I keep learning new things about databases and I start thinking that actually knowing how to work with it properly and effectively (sending as few requests as possible while getting all the data you need) is a very powerful skill. Moreover, if you think about it -  applications without the data, or without the correct data are worthless. Corrupted data is worthless. Therefore taking a separate course on database management could prove very useful in the future. This is just an idea at this stage, but I will definitely revisit it once I am done with the Firehose Project.

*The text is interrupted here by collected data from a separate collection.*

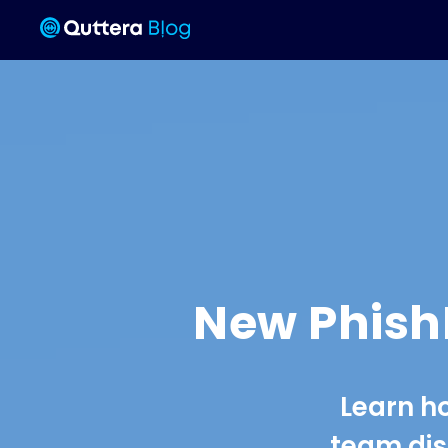
New PhishK
Learn h
team dis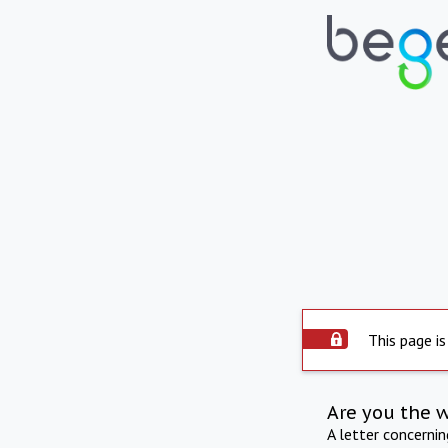
This page is
Are you the 
A letter concerni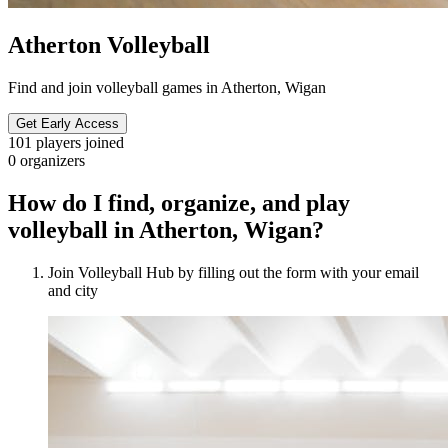
Atherton Volleyball
Find and join volleyball games in Atherton, Wigan
Get Early Access
101
players joined
0
organizers
How do I find, organize, and play
volleyball in Atherton, Wigan?
Join Volleyball Hub by filling out the form with your email
and city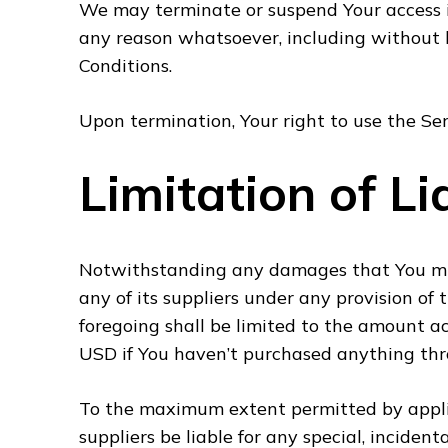
We may terminate or suspend Your access imm
any reason whatsoever, including without 
Conditions.
Upon termination, Your right to use the Ser
Limitation of Lia
Notwithstanding any damages that You migh
any of its suppliers under any provision of 
foregoing shall be limited to the amount a
USD if You haven’t purchased anything thr
To the maximum extent permitted by applic
suppliers be liable for any special, incide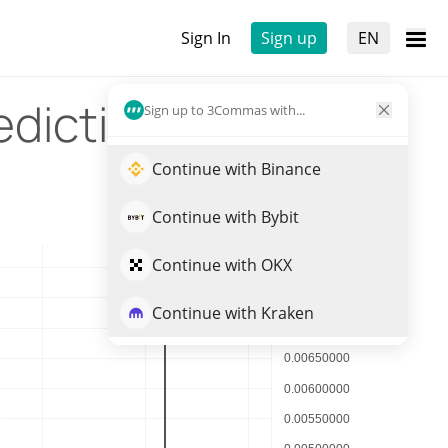
Sign In
Sign up
EN
ediction
Sign up to 3Commas with...
Continue with Binance
Continue with Bybit
Continue with OKX
Continue with Kraken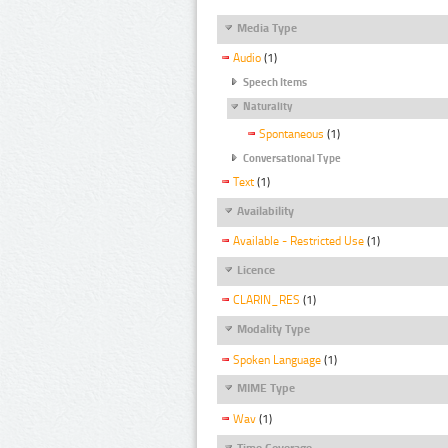
Media Type
Audio
(1)
Speech Items
Naturality
Spontaneous
(1)
Conversational Type
Text
(1)
Availability
Available - Restricted Use
(1)
Licence
CLARIN_RES
(1)
Modality Type
Spoken Language
(1)
MIME Type
Wav
(1)
Time Coverage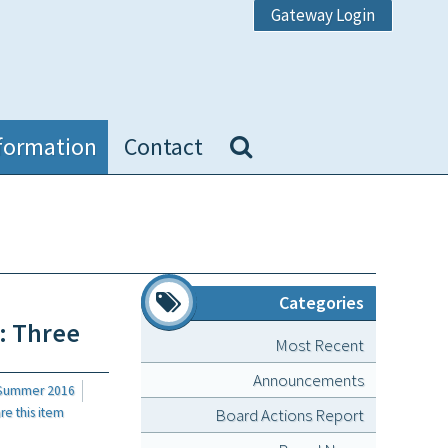
Gateway Login
formation
Contact
Categories
: Three
Most Recent
Announcements
 Summer 2016
Board Actions Report
 this item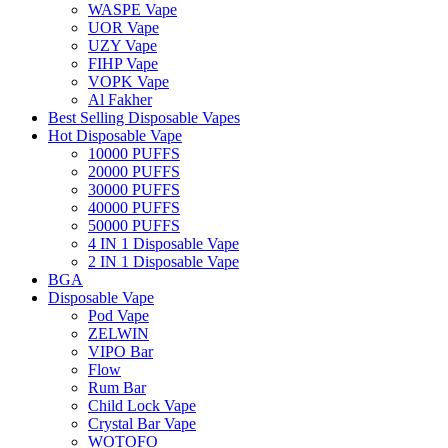
WASPE Vape
UOR Vape
UZY Vape
FIHP Vape
VOPK Vape
Al Fakher
Best Selling Disposable Vapes
Hot Disposable Vape
10000 PUFFS
20000 PUFFS
30000 PUFFS
40000 PUFFS
50000 PUFFS
4 IN 1 Disposable Vape
2 IN 1 Disposable Vape
BGA
Disposable Vape
Pod Vape
ZELWIN
VIPO Bar
Flow
Rum Bar
Child Lock Vape
Crystal Bar Vape
WOTOFO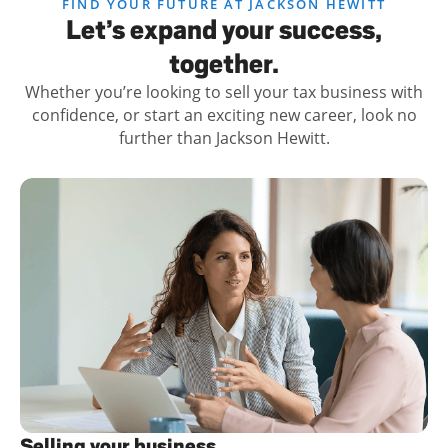
FIND YOUR FUTURE AT JACKSON HEWITT
Let’s expand your success,
together.
Whether you’re looking to sell your tax business with
confidence, or start an exciting new career, look no
further than Jackson Hewitt.
Selling your business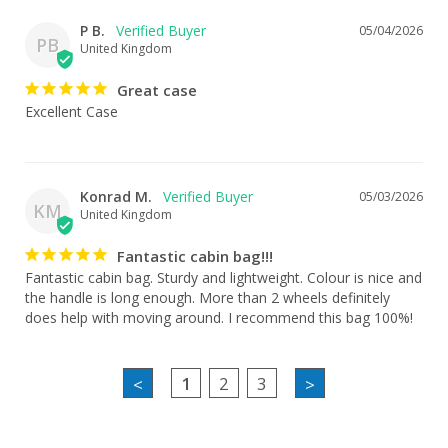
P B.
05/04/2026
PB
United Kingdom
Great case
Excellent Case
Konrad M.
05/03/2026
KM
United Kingdom
Fantastic cabin bag!!!
Fantastic cabin bag. Sturdy and lightweight. Colour is nice and 
the handle is long enough. More than 2 wheels definitely 
does help with moving around. I recommend this bag 100%!
1
2
3
<
>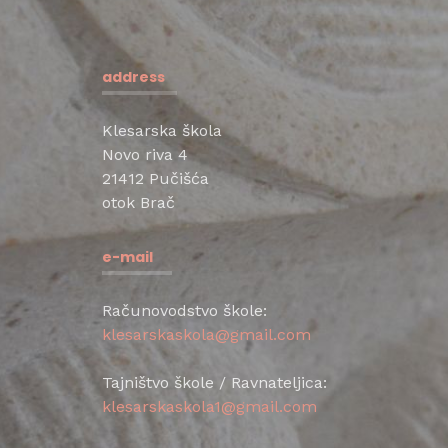
address
Klesarska škola
Novo riva 4
21412 Pučišća
otok Brač
e-mail
Računovodstvo škole:
klesarskaskola@gmail.com
Tajništvo škole / Ravnateljica:
klesarskaskola1@gmail.com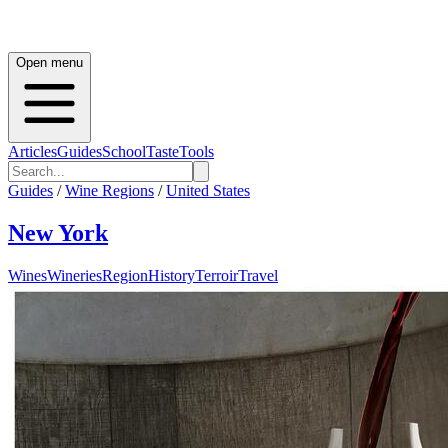
Open menu
Articles
Guides
School
Taste
Tools
Guides
/
Wine Regions
/
United States
New York
Wines
Wineries
Region
History
Terroir
Travel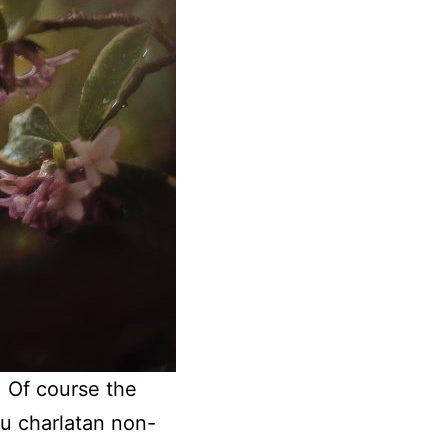
. Of course the
ou charlatan non-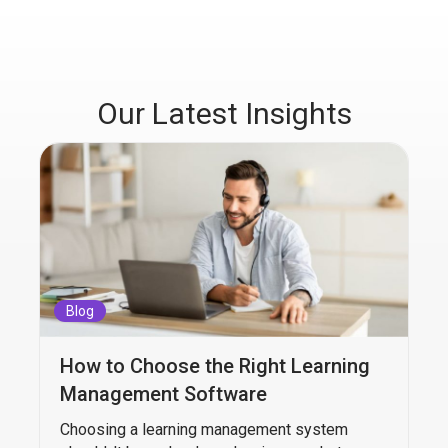
Our Latest Insights
Blog
How to Choose the Right Learning
Management Software
Choosing a learning management system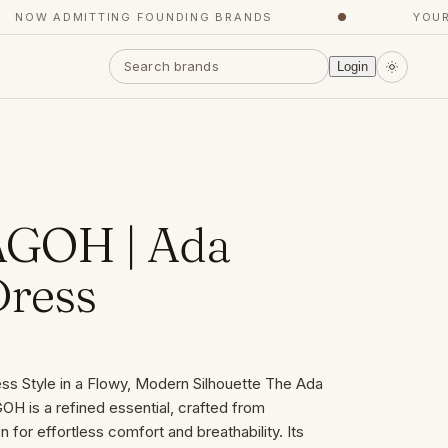
OW ADMITTING FOUNDING BRANDS
●
YOUR CO
Login
GOH | Ada
ress
ss Style in a Flowy, Modern Silhouette The Ada
 is a refined essential, crafted from
 for effortless comfort and breathability. Its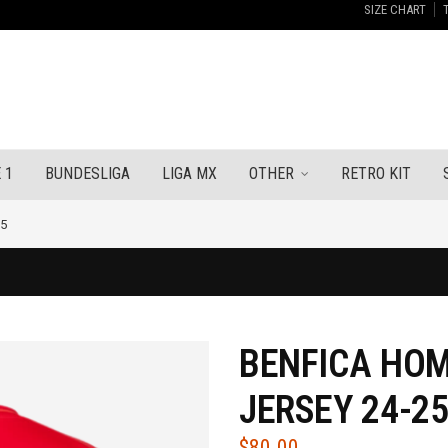
SIZE CHART
 1
BUNDESLIGA
LIGA MX
OTHER
RETRO KIT
25
BENFICA HOM
JERSEY 24-2
$
80.00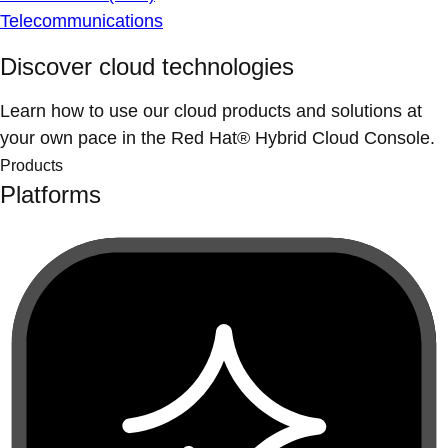
Telecommunications
Discover cloud technologies
Learn how to use our cloud products and solutions at
your own pace in the Red Hat® Hybrid Cloud Console.
Products
Platforms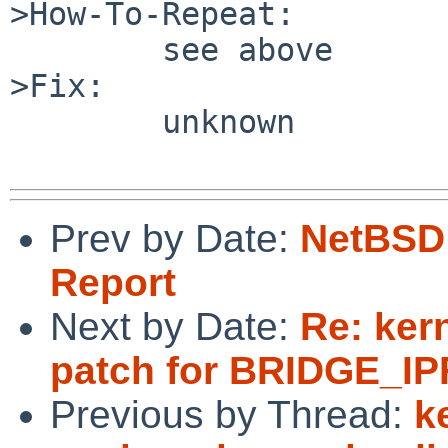
>How-To-Repeat:

        see above

>Fix:

        unknown

Prev by Date:
NetBSD 
Report
Next by Date:
Re: ker
patch for BRIDGE_IPF
Previous by Thread:
k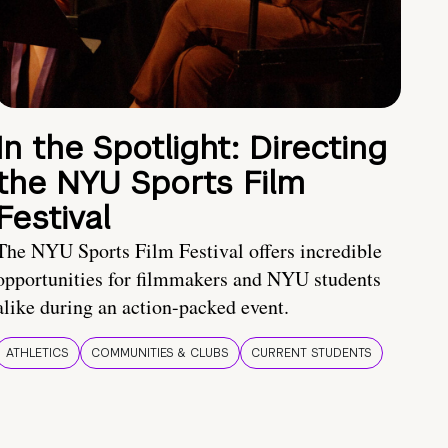
In the Spotlight: Directing
the NYU Sports Film
Festival
The NYU Sports Film Festival offers incredible
opportunities for filmmakers and NYU students
alike during an action-packed event.
ATHLETICS
COMMUNITIES & CLUBS
CURRENT STUDENTS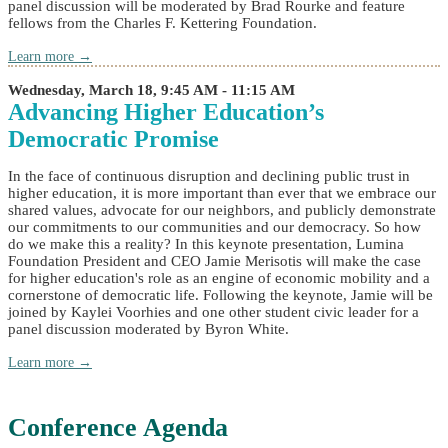
panel discussion will be moderated by Brad Rourke and feature
fellows from the Charles F. Kettering Foundation.
Learn more →
Wednesday, March 18, 9:45 AM - 11:15 AM
Advancing Higher Education’s
Democratic Promise
In the face of continuous disruption and declining public trust in
higher education, it is more important than ever that we embrace our
shared values, advocate for our neighbors, and publicly demonstrate
our commitments to our communities and our democracy. So how
do we make this a reality? In this keynote presentation, Lumina
Foundation President and CEO Jamie Merisotis will make the case
for higher education's role as an engine of economic mobility and a
cornerstone of democratic life. Following the keynote, Jamie will be
joined by Kaylei Voorhies and one other student civic leader for a
panel discussion moderated by Byron White.
Learn more →
Conference Agenda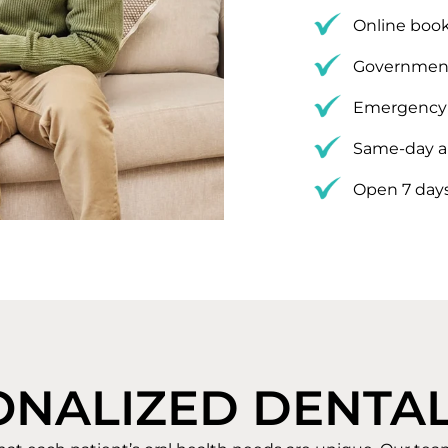
Online book
Government
Emergency 
Same-day a
Open 7 day
ONALIZED DENTAL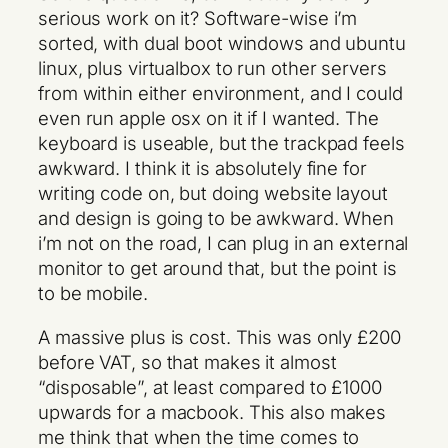
serious work on it? Software-wise i’m
sorted, with dual boot windows and ubuntu
linux, plus virtualbox to run other servers
from within either environment, and I could
even run apple osx on it if I wanted. The
keyboard is useable, but the trackpad feels
awkward. I think it is absolutely fine for
writing code on, but doing website layout
and design is going to be awkward. When
i’m not on the road, I can plug in an external
monitor to get around that, but the point is
to be mobile.
A massive plus is cost. This was only £200
before VAT, so that makes it almost
“disposable”, at least compared to £1000
upwards for a macbook. This also makes
me think that when the time comes to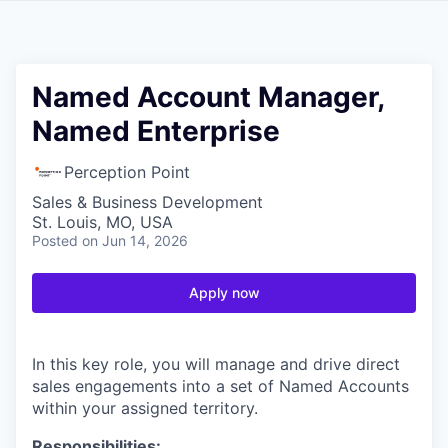
Named Account Manager,
Named Enterprise
Perception Point
Sales & Business Development
St. Louis, MO, USA
Posted
on Jun 14, 2026
Apply now
In this key role, you will manage and drive direct
sales engagements into a set of Named Accounts
within your assigned territory.
Responsibilities: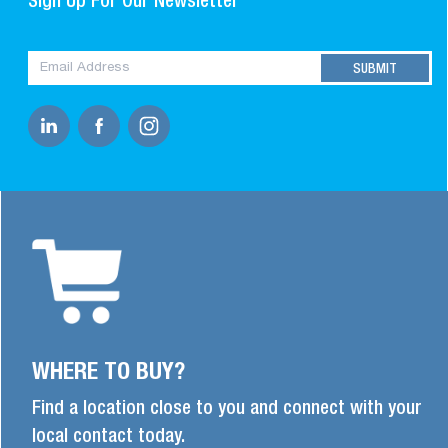
Sign Up For Our Newsletter
WHERE TO BUY?
Find a location close to you and connect with your
local contact today.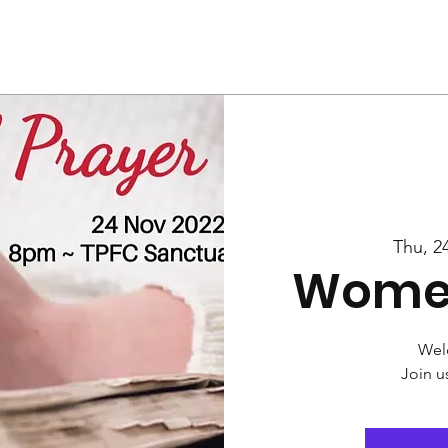
Us
Services
Rally
Media
Thu, 2
Women
Wel
Join u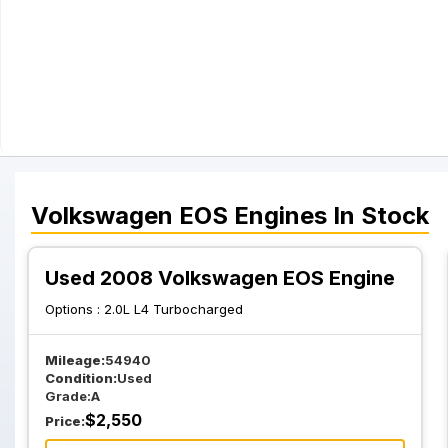
Volkswagen
EOS
Engines
In Stock
Used 2008 Volkswagen EOS Engine
Options :
2.0L L4 Turbocharged
Mileage:
54940
Condition:
Used
Grade:
A
$
2,550
Price: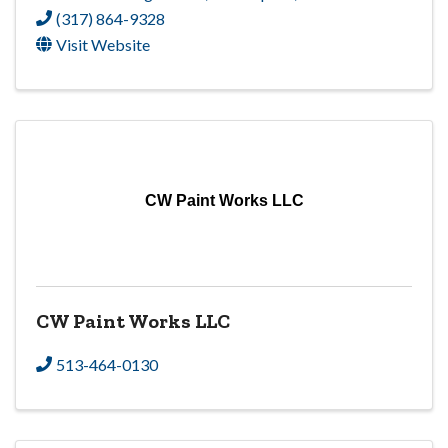
(317) 864-9328
Visit Website
CW Paint Works LLC
CW Paint Works LLC
513-464-0130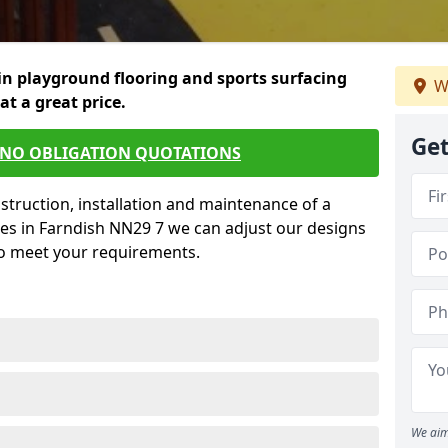
in playground flooring and sports surfacing
W
 at a great price.
Get
 NO OBLIGATION QUOTATIONS
struction, installation and maintenance of a
ces in Farndish NN29 7 we can adjust our designs
to meet your requirements.
We aim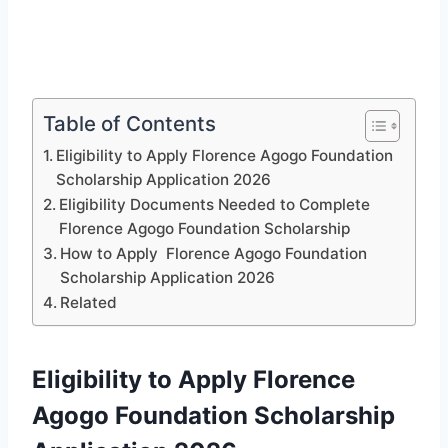
Table of Contents
Eligibility to Apply Florence Agogo Foundation
Scholarship Application 2026
Eligibility Documents Needed to Complete
Florence Agogo Foundation Scholarship
How to Apply Florence Agogo Foundation
Scholarship Application 2026
Related
Eligibility to Apply Florence
Agogo Foundation Scholarship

Keep your code consistent at all times - style guides are there well, to guide you.

Knowing how to analyse errors is one of the most valuable skills a programmer can have - learn as many tactics of approaching error as you can.

Happy Coding!

My Journey at Firehose Project: 30.78%

« Week 3 === Week 5 »

P.S my weekly articles are getting longer because there are more things to write about as the course progresses, and this one probably contained 60% of things that I wanted to write about. Initially, I decided to keep articles at around 1000 words, this one just to its 1800th. In future, I will aim to cut down and keep the volume within 1200 words. Parts that won’t be covered could subjects for separate posts in the future.